La pause festivalière sera brève car déjà une nouvelle course se profile, nous projetant aux Sommets du cinéma d’animation début décembre. À cette occasion, le cinéaste bulgare est invité à donner une leçon de cinéma qui s’annonce des plus inhabituelles.
Je rencontre Théodore Ushev la veille de son départ pour Barcelone, où le Centre de Cultura Contemporània de Barcelona lui réservait une rétrospective complète le 16 octobre. Sur une terrasse, des bribes de notre conversation se perdent dans le vrombissement des camions et de la 165 qui parcourent le Chemin de la Côte-des-neige. Au moment où nous parlons, Physique de la tristesse n’avait pas encore gagné le prix du meilleur court métrage d’animation de la compétition ni celui de la compétition nationale Les nouveaux alchimistes remis par le FNC.

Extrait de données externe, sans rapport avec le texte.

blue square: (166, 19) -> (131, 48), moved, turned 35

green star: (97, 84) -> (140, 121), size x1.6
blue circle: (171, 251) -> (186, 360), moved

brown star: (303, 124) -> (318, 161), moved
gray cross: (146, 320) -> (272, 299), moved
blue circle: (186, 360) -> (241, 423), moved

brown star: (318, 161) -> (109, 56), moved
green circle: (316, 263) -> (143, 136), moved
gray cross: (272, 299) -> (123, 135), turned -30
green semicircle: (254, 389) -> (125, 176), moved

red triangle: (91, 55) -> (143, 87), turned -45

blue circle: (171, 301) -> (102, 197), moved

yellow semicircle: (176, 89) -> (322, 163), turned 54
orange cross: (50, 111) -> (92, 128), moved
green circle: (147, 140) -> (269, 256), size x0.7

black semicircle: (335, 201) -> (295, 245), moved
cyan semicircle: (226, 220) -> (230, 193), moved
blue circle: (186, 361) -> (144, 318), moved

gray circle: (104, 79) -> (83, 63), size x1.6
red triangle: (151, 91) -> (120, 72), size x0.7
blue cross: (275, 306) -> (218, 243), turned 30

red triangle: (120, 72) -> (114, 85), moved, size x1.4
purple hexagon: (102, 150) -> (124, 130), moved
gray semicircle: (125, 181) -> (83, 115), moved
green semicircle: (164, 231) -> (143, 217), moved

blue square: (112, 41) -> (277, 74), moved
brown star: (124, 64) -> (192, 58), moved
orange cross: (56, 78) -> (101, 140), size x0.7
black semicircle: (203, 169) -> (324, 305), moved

DB : J’imagine que vous enchaînez les entrevues autour de Physique de la tristesse.
TU : Depuis deux mois, c’est tout ce que je fais de ma vie. J’ai commencé fin juillet et je trouve que ça devient difficile. J’espère qu’aujourd’hui sera la dernière fois. C’est ce que je leur ai dit à l’ONF : « ça, c’est mon dernier entretien. Le dernier ». Je me répète, et ce n’est pas bon. J’essaie de dire des choses différentes, mais ce n’est pas toujours possible. L’histoire du film c’est l’histoire du film, je ne peux pas dire grand-chose d’autre.

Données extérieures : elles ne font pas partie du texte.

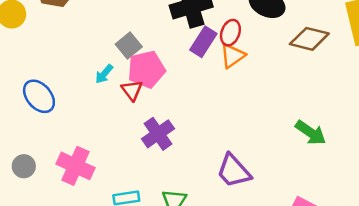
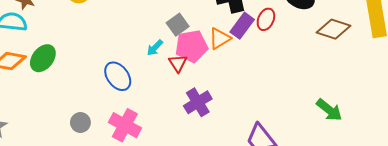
orange triangle: (233, 56) -> (220, 38), moved
blue ellipse: (39, 96) -> (118, 76), moved

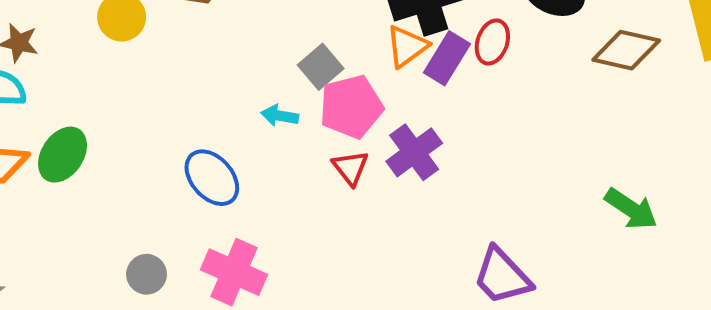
orange triangle: (220, 38) -> (407, 46), moved
cyan arrow: (155, 48) -> (280, 116), turned 60
red triangle: (178, 63) -> (351, 168), moved
purple cross: (198, 102) -> (414, 152), moved

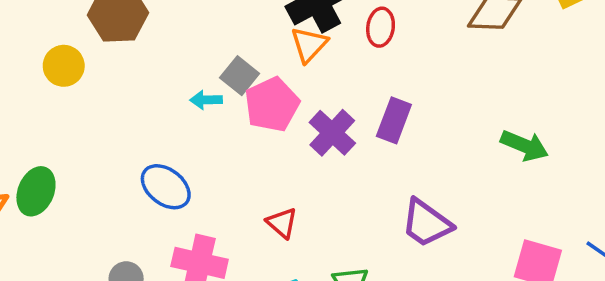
purple rectangle: (447, 58) -> (394, 120), moved
cyan arrow: (280, 116) -> (206, 100), moved
red triangle: (351, 168) -> (282, 223), moved

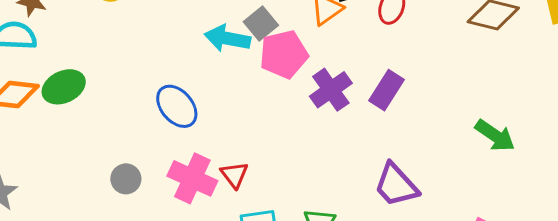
cyan arrow: (206, 100) -> (227, 38), size x1.6
green ellipse: (36, 191) -> (64, 87), turned 30
red triangle: (282, 223) -> (234, 175), moved

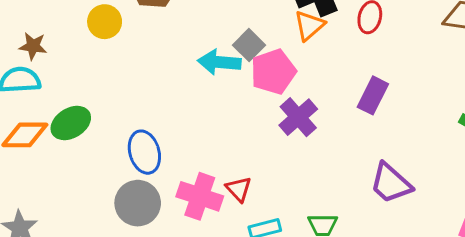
purple cross: (331, 90) -> (298, 117), moved
blue ellipse: (177, 106) -> (144, 152), moved, turned 30
gray circle: (126, 179) -> (138, 203), size x1.6

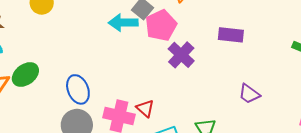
purple rectangle: (373, 95) -> (231, 35), turned 75
purple trapezoid: (391, 183) -> (249, 94), size x0.7

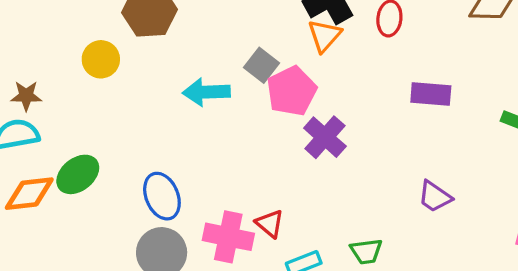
cyan arrow: (123, 23) -> (206, 92), moved
purple rectangle: (231, 35) -> (431, 94), moved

Les questions qu’on vous pose doivent être sensiblement les mêmes, je risque de ne pas y échapper.
Elles sont différentes, mais à la fin elles mènent toujours vers la même réponse.
La question « quels sont vos prochains projets ? » doit revenir souvent.

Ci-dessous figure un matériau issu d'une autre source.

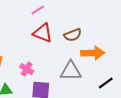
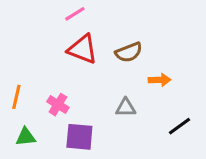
orange arrow: (93, 53) -> (159, 80), size x0.6
gray triangle: (71, 71) -> (126, 108), size x0.6

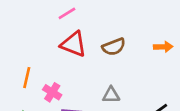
orange arrow: (159, 80) -> (163, 47), moved
orange line: (16, 97) -> (27, 78), moved

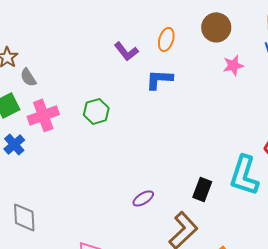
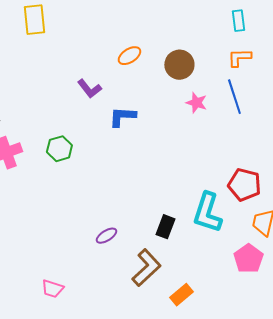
orange ellipse: (166, 39) -> (129, 56), moved, turned 40
pink star: (233, 65) -> (196, 103), turned 30

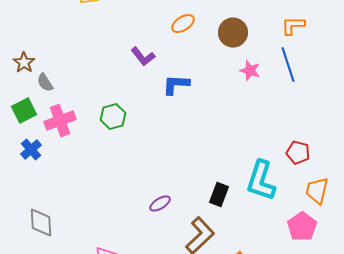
red pentagon: (244, 185) -> (298, 153), size x0.7

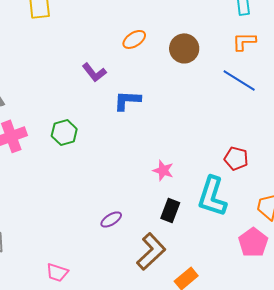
blue line: (288, 65) -> (239, 80), turned -40
pink star: (250, 71) -> (163, 170), moved
red pentagon: (298, 153) -> (236, 158), moved

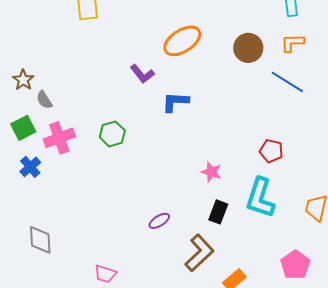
orange ellipse: (134, 39) -> (182, 41), size x1.6
brown circle: (184, 48) -> (248, 48), moved
red pentagon: (236, 158) -> (271, 151), moved
pink pentagon: (253, 242) -> (295, 265), moved

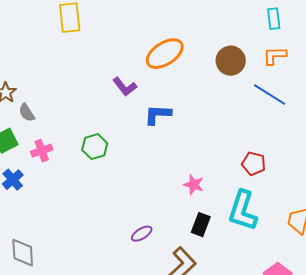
pink cross: (59, 138) -> (42, 151), size x0.7

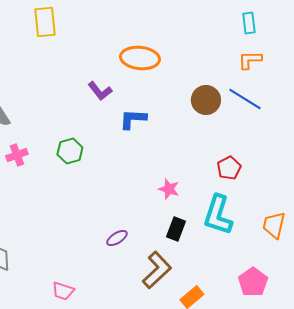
orange ellipse: (165, 54) -> (140, 58), turned 39
brown circle: (231, 61) -> (206, 100), moved
red pentagon: (254, 164) -> (229, 168), turned 30

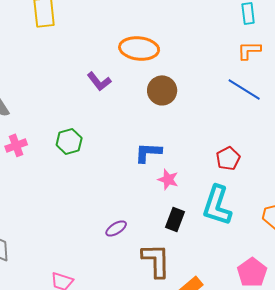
brown circle: (206, 100) -> (162, 90), moved
blue L-shape: (133, 119) -> (148, 152), moved
brown L-shape: (157, 270) -> (156, 260), turned -48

Ah ça les gens ne me l’ont pas beaucoup posée…
Dans ce cas, commençons à l’envers : Quels sont vos prochains projets ?
C’est sûr et certain que Physique de la tristesse sera mon dernier court-métrage d’animation. Enfin, c’est presque sûr. Pas parce que je n’ai pas d’idées, j’en ai beaucoup, j’ai quatre à cinq projets en tête. Mais je ne sais pas, je sens que c’est le moment de laisser la poussière retomber. Ces vingt dernières années, j’ai créé dix-neuf films. C’est quelque chose. Quand les gens font des rétrospectives de mes œuvres, ils sont rendus à deux projections. Et ça, c’était avant Physique de la tristesse, donc maintenant ça reviendrait à deux projections et demi. Je ne peux pas imaginer faire trois séances avec ces films. L’autre truc c’est que je sens que je ne suis plus à l’aise avec la façon dont les festivals de courts métrages sont montés. Les gens aujourd’hui pensent que le court métrage est un médium pour les étudiants qui apprennent le métier du cinéma. Moi je n’ai jamais pensé ça. J’ai toujours vu le court-métrage comme un médium en lui-même. Avec son propre langage de cinéma qui est très, très important. Ce n’est pas juste un petit film qui nous amène vers le grand, le long-métrage. Oui ils sont courts, mais ils ne sont pas petits. J’ai toujours cru à ça. Et maintenant, avec ce sentiment, je pense que je ne me retrouve plus dans ce milieu-là. Je commence à penser à une autre façon de faire des films.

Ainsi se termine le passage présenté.